Goal of the exercise: Among the entries, find the lines with the string "sạch" and report them.

Supplied data:
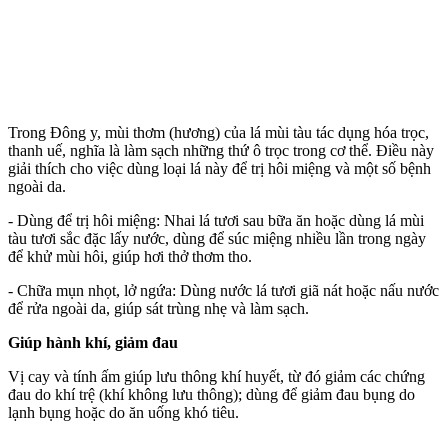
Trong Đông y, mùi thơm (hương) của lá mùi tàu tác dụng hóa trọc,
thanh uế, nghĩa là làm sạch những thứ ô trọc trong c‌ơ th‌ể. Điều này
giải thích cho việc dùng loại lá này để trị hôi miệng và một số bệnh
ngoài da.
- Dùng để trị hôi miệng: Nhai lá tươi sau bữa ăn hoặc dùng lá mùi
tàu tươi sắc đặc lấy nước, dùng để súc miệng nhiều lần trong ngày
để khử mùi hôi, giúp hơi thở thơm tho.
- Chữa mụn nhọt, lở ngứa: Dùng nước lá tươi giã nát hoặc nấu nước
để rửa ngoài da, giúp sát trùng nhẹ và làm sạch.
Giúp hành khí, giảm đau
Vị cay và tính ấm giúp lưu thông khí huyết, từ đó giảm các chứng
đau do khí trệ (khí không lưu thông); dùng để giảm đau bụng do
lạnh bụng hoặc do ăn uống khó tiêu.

--

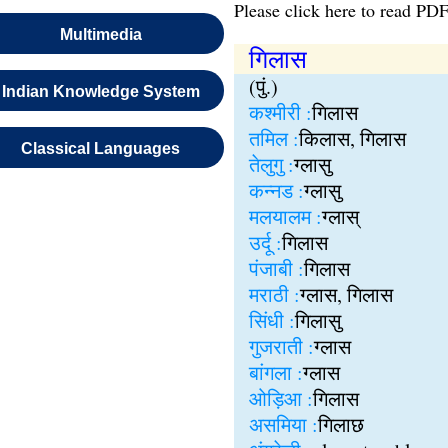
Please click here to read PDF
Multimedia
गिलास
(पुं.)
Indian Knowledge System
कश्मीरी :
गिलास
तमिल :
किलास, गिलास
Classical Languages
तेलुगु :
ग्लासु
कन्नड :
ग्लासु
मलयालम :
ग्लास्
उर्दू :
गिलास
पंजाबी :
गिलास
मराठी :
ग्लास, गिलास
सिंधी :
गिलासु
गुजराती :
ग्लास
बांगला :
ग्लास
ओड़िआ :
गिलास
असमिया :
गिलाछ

Result of the exercise:
thanh uế, nghĩa là làm sạch những thứ ô trọc trong c‌ơ th‌ể. Điều này
để rửa ngoài da, giúp sát trùng nhẹ và làm sạch.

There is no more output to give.